Zunehmende Infektions- bzw. Erkrankungsfälle mit dem Coronavirus (SARS-CoV-2) in Deutschland führen auch zu häufigeren Hilfeersuchen von Bürgerinnen und Bürgern bei den Rettungsleitstellen und bei schweren Krankheitssymptomen auch zur Disposition von Rettungsmitteln zum Transport in die Klinik. Bei ansonsten gesunden Kindern und Erwachsenen ist mit sehr milden bis milden Verläufen zu rechnen, hingegen sind insbesondere ältere, abwehrgeschwächte Menschen und solche mit Grundkrankheiten wie COPD, Diabetes mellitus, Bluthochdruck und sonstigen kardiovaskulären Erkrankungen gefährdet. Da detaillierte Risikoeinschätzungen in Anhängigkeit von dem weiteren Verlauf der Virusausbreitung stetig aktualisiert werden müssen, ist allen Verantwortlichen im Rettungsdienst, aber auch den Mitarbeiterinnen und Mitarbeitern in den Rettungsleitstellen und im Rettungsdienst zu empfehlen, sich regelmäßig auf der Website des Robert-Koch-Instituts (RKI) über den aktuellen Stand zu informieren.

Grundsätzliches:

Die Ressourcen des Rettungsdienstes dürfen mit dem Ziel auch langfristig gesicherter Einsatzbereitschaft und Verfügbarkeit von Infektionsschutzmaterialien nur bei entsprechender Indikation und gezielt eingesetzt werden. Ist ein Rettungsdiensteinsatz medizinisch erforderlich, gebührt dem Eigenschutz der Mitarbeiter eine hohe Priorität. Dazu sind Tragen der üblichen persönlichen Schutzausrüstung und nur bei gegebener Indikation auch die Anwendung zusätzlicher Infektionsschutzmaßnahmen nach der „Empfehlung des Landesausschusses Rettungsdienst (LARD) in Zusammenarbeit mit dem Landesgesundheitsamt Niedersachsen (NLGA) zu Schutz- und Hygienemaßnahmen im Rettungsdienst (Stand 13.11.2018) erforderlich. Diese Maßnahmen sind in der Tabelle 3 der Empfehlung aufgeführt.

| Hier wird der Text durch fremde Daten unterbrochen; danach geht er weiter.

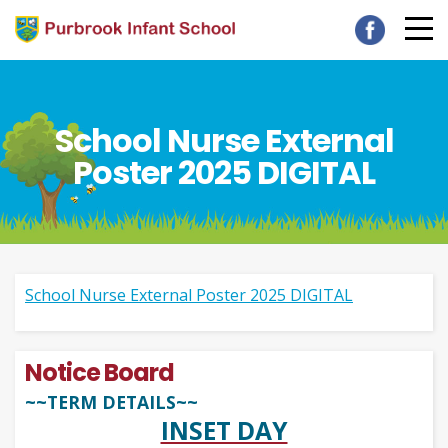
School Nurse External
Poster 2025 DIGITAL
School Nurse External Poster 2025 DIGITAL
Notice Board
~~TERM DETAILS~~
INSET DAY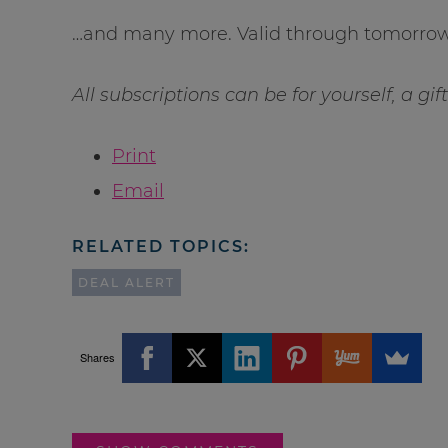
…and many more. Valid through tomorrow 
All subscriptions can be for yourself, a gif
Print
Email
RELATED TOPICS:
DEAL ALERT
Shares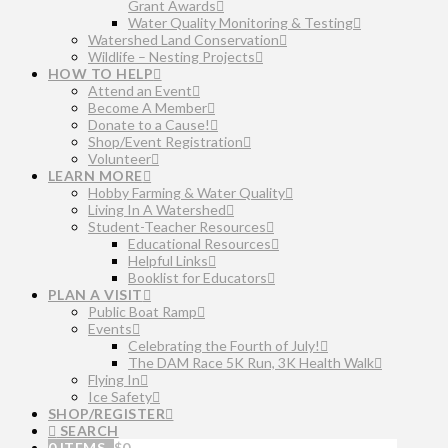
Grant Awards
Water Quality Monitoring & Testing
Watershed Land Conservation
Wildlife – Nesting Projects
HOW TO HELP
Attend an Event
Become A Member
Donate to a Cause!
Shop/Event Registration
Volunteer
LEARN MORE
Hobby Farming & Water Quality
Living In A Watershed
Student-Teacher Resources
Educational Resources
Helpful Links
Booklist for Educators
PLAN A VISIT
Public Boat Ramp
Events
Celebrating the Fourth of July!
The DAM Race 5K Run, 3K Health Walk
Flying In
Ice Safety
SHOP/REGISTER
SEARCH
0 ITEMS
$
0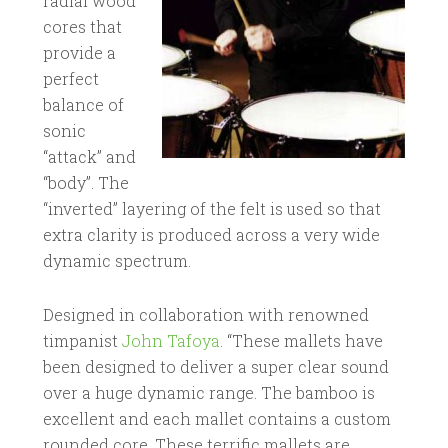
radial wood
cores that
provide a
perfect
balance of
sonic
“attack” and
“body”. The
“inverted” layering of the felt is used so that
extra clarity is produced across a very wide
dynamic spectrum.
Designed in collaboration with renowned
timpanist
John Tafoya
. “These mallets have
been designed to deliver a super clear sound
over a huge dynamic range. The bamboo is
excellent and each mallet contains a custom
rounded core. These terrific mallets are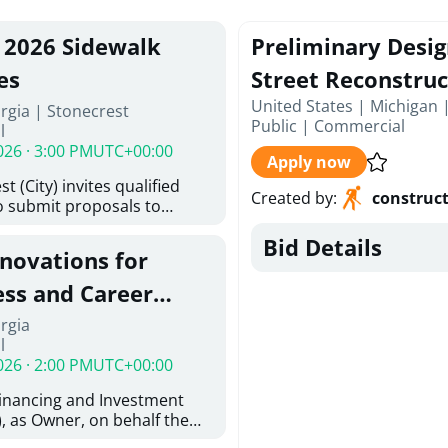
, 2026 Sidewalk
Preliminary Desi
es
Street Reconstruc
United States | Michigan 
rgia | Stonecrest
Public
|
Commercial
l
026 · 3:00 PM
UTC+00:00
Apply now
t (City) invites qualified
Created by
:
construc
o submit proposals to
ering design services for
Bid Details
y limits in accordance with
enovations for
ns, and scope of services in
posal (RFP). Proposals will
ess and Career
 from proposers that
aham Baldwin
rgia
providing the type of
l
ser's Must
College
026 · 2:00 PM
UTC+00:00
l and Attachment "A" -
ed Forms as one document
Financing and Investment
oposer's Must submit
, as Owner, on behalf the
ice Proposal Form (Fee
 the University System of
 3, and 4 as one Document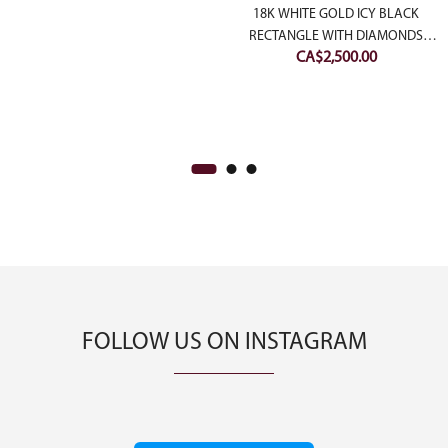
price
price
18K WHITE GOLD ICY BLACK
was:
is:
RECTANGLE WITH DIAMONDS
ent
CA$
2,500.00
CA$1,500.00.
CA$1,000.00.
JADEITE JADE PENDANT (LARGE)
e
00.00.
FOLLOW US ON INSTAGRAM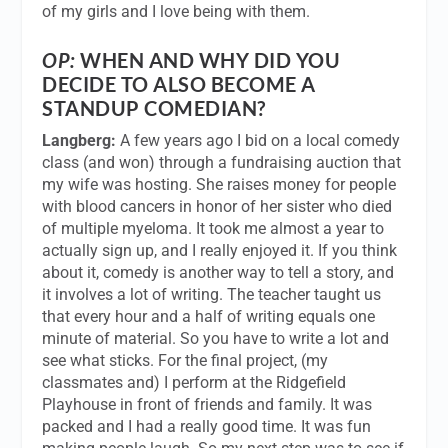
of my girls and I love being with them.
OP:
WHEN AND WHY DID YOU
DECIDE TO ALSO BECOME A
STANDUP COMEDIAN?
Langberg:
A few years ago I bid on a local comedy
class (and won) through a fundraising auction that
my wife was hosting. She raises money for people
with blood cancers in honor of her sister who died
of multiple myeloma. It took me almost a year to
actually sign up, and I really enjoyed it. If you think
about it, comedy is another way to tell a story, and
it involves a lot of writing. The teacher taught us
that every hour and a half of writing equals one
minute of material. So you have to write a lot and
see what sticks. For the final project, (my
classmates and) I perform at the Ridgefield
Playhouse in front of friends and family. It was
packed and I had a really good time. It was fun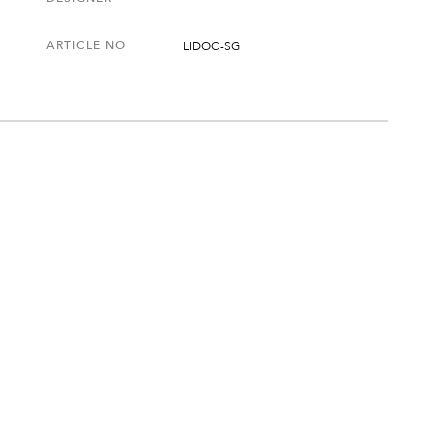
ARTICLE NO
LIDOC-SG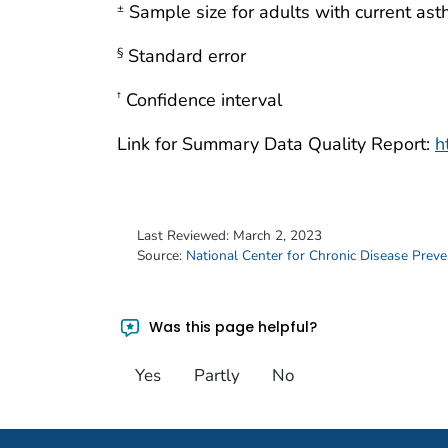
Sample size for adults with current as
±
Standard error
§
Confidence interval
†
Link for Summary Data Quality Report:
h
Last Reviewed:
March 2, 2023
Source:
National Center for Chronic Disease Prev
Was this page helpful?
Yes
Partly
No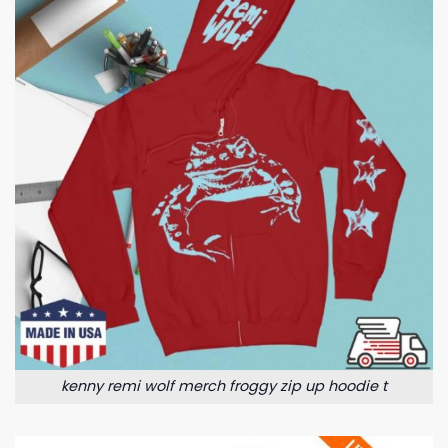
kenny remi wolf merch froggy zip up hoodie t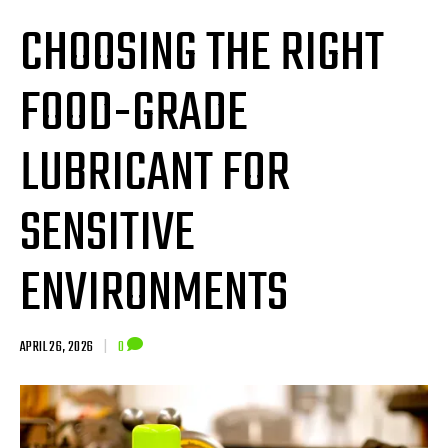
CHOOSING THE RIGHT
FOOD-GRADE
LUBRICANT FOR
SENSITIVE
ENVIRONMENTS
APRIL 26, 2026
|
0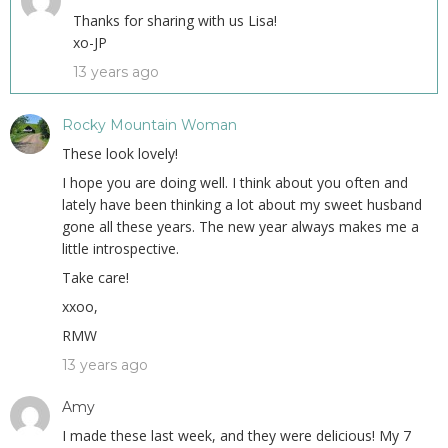
Thanks for sharing with us Lisa!
xo-JP
13 years ago
Rocky Mountain Woman
These look lovely!
I hope you are doing well. I think about you often and
lately have been thinking a lot about my sweet husband
gone all these years. The new year always makes me a
little introspective.
Take care!
xxoo,
RMW
13 years ago
Amy
I made these last week, and they were delicious! My 7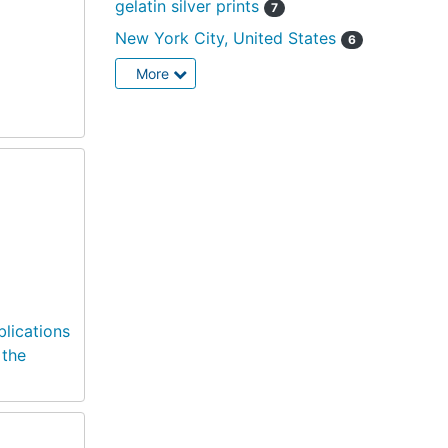
gelatin silver prints
7
New York City, United States
6
More
blications
 the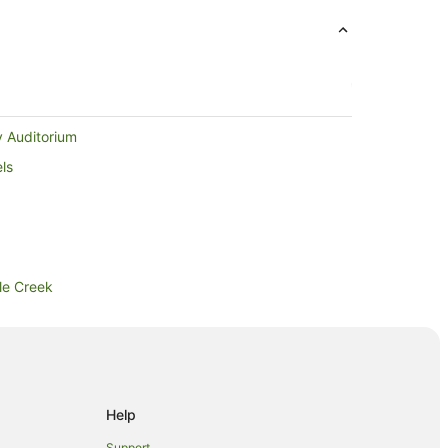
y Auditorium
ls
ple Creek
k
Falls
Help
Support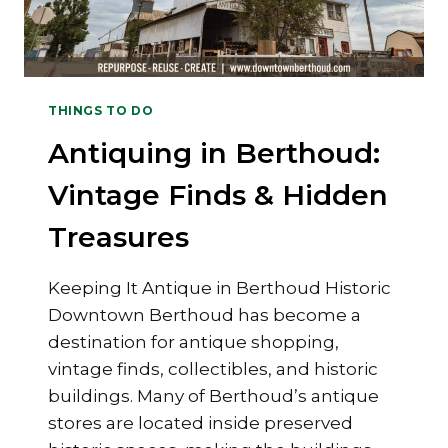
THINGS TO DO
Antiquing in Berthoud:
Vintage Finds & Hidden
Treasures
Keeping It Antique in Berthoud Historic
Downtown Berthoud has become a
destination for antique shopping,
vintage finds, collectibles, and historic
buildings. Many of Berthoud’s antique
stores are located inside preserved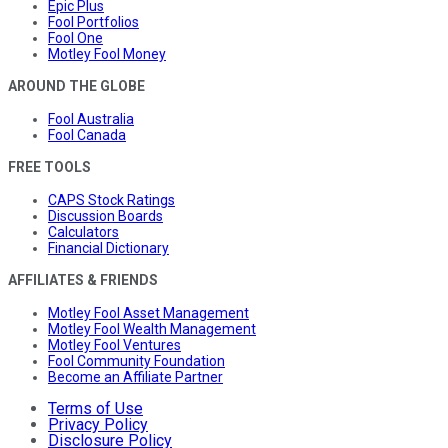
Epic Plus
Fool Portfolios
Fool One
Motley Fool Money
AROUND THE GLOBE
Fool Australia
Fool Canada
FREE TOOLS
CAPS Stock Ratings
Discussion Boards
Calculators
Financial Dictionary
AFFILIATES & FRIENDS
Motley Fool Asset Management
Motley Fool Wealth Management
Motley Fool Ventures
Fool Community Foundation
Become an Affiliate Partner
Terms of Use
Privacy Policy
Disclosure Policy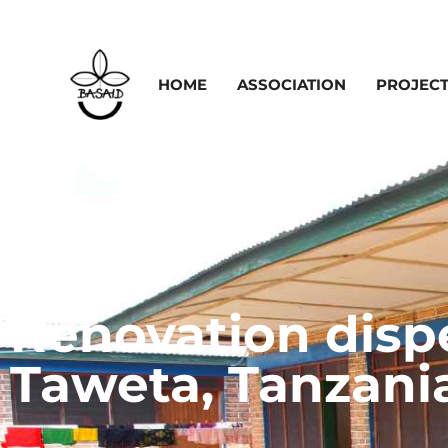
HOME
ASSOCIATION
PROJEC
Renovation disp
Taweta, Tanzani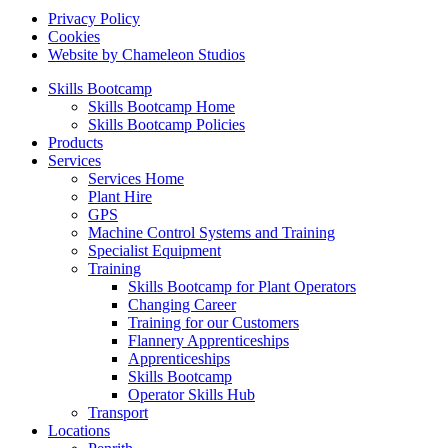
Privacy Policy
Cookies
Website by Chameleon Studios
Skills Bootcamp
Skills Bootcamp Home
Skills Bootcamp Policies
Products
Services
Services Home
Plant Hire
GPS
Machine Control Systems and Training
Specialist Equipment
Training
Skills Bootcamp for Plant Operators
Changing Career
Training for our Customers
Flannery Apprenticeships
Apprenticeships
Skills Bootcamp
Operator Skills Hub
Transport
Locations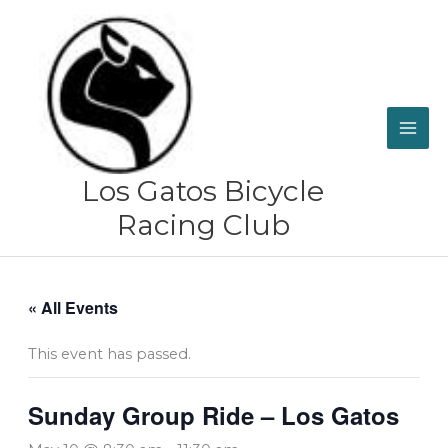
Skip
to
content
Los Gatos Bicycle
Racing Club
« All Events
This event has passed.
Sunday Group Ride – Los Gatos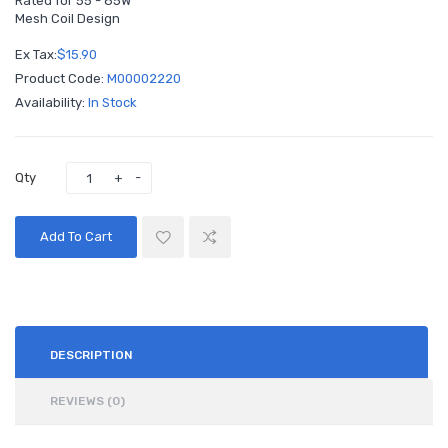
Rated for 55 - 85W
Mesh Coil Design
Ex Tax:
$15.90
Product Code:
M00002220
Availability:
In Stock
Qty
Add To Cart
DESCRIPTION
REVIEWS (0)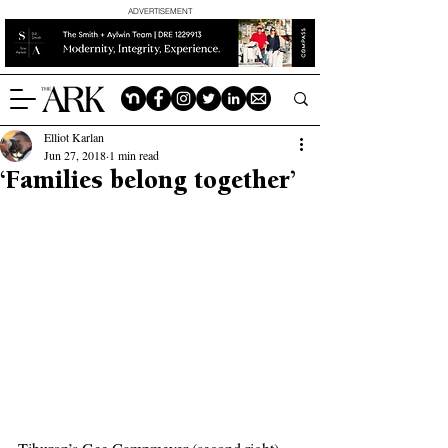
ADVERTISEMENT
Elliot Karlan
Jun 27, 2018
1 min read
‘Families belong together’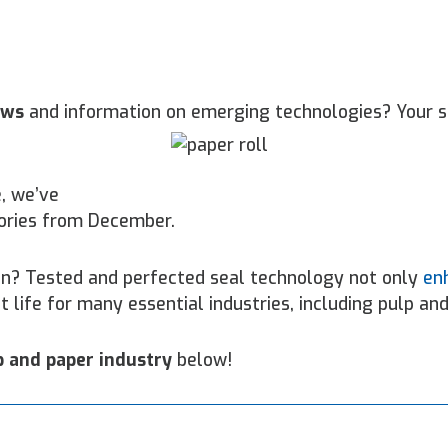
ews
and information on emerging technologies? Your s
, we’ve
ories from December.
on? Tested and perfected seal technology not only
en
t life for many essential industries, including pulp and
p and paper industry
below!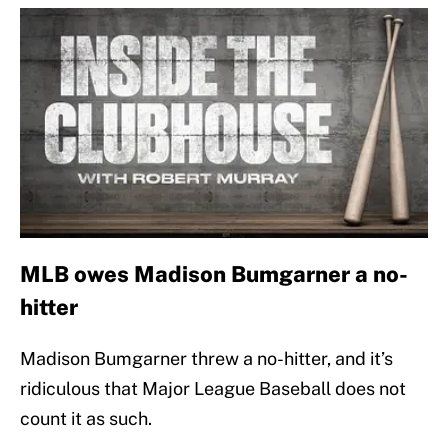
MLB owes Madison Bumgarner a no-
hitter
Madison Bumgarner threw a no-hitter, and it’s
ridiculous that Major League Baseball does not
count it as such.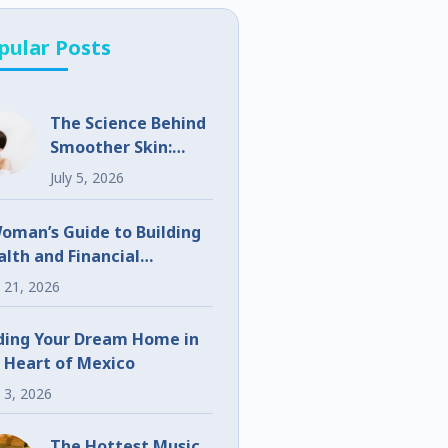
pular Posts
The Science Behind
Smoother Skin:
What Makes
July 5, 2026
UltraClear
Different?
oman’s Guide to Building
lth and Financial
eedom
 21, 2026
ding Your Dream Home in
 Heart of Mexico
 3, 2026
The Hottest Music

Während die durch das SARS-Coronavirus 2002/2003 ausgelöste Erkrankung´„Severe Acute Respiratory Syndrome (SARS)“ in die Gruppe hochkontagiöser Erkrankungen mit Notwendigkeit, eine FFP3-Maske zum Schutz des Einsatzpersonals zu tragen, eingruppiert wurde, sind bei dem jetzigen SARS-CoV-2 Infektionsschutzmaßnahmen wie bei Influenzavirus-Infektionen, also auch das Tragen einer FFP2-Maske ausreichend. Um Infektionsschutzmaterialien als wichtige Ressource mit begrenzter Verfügbarkeit zu schonen, müssen nicht indizierte Einsätze von Rettungsmitteln bei Infektionserkrankungen allgemein und bei Verdacht auf Covid-19-Erkrankung vermieden werden.

Sind Versorgung und Transport eines Covid-19-Patienten notwendig, sollen sich nur die notwendig mit der Versorgung und Begleitung des Patienten befassten Mitarbeiter im Nahbereich des Patienten aufhalten und durch Tragen von Infektionsschutzkleidung und FFP2-Masken gegen die Erregerübertragung durch Tröpfcheninfektion (Husten/Niesen) schützen. Für Fahrer eines Rettungsmittels lässt sich in vielen Fällen der direkte Patientenkontakt vermeiden, sodass spezielle Infektionsschutzmaßnahmen hier nicht erforderlich sind. Rettungsdiensteinsätze bei gleichzeitigem V. a. eine Covid-19-Erkrankung sind nur indiziert, wenn schwere Krankheitssymptome vorliegen, die rettungsdienstliche Versorgung dringend erfordern. Auch ist der rettungsdienstliche Transport in eine Klinik ist nur dann indiziert, wenn der Zustand des Patienten es erfordert und nicht etwa, weil der Verdacht oder das Vorliegen einer Covid-19-Infektionserkrankung bestehen. Hierdurch wird ggf. eine Weiterverbreitung der Infektion gefördert, und es werden rettungsdienstliche und Klinik-Ressourcen unnötig verbraucht. Daher obliegt der Rettungsleitstelle die wichtige Aufgabe, bei der Notrufabfrage eine Filterung und Eingrenzung der Hilfeersuchen an den Rettungsdienst vorzunehmen (s.u.).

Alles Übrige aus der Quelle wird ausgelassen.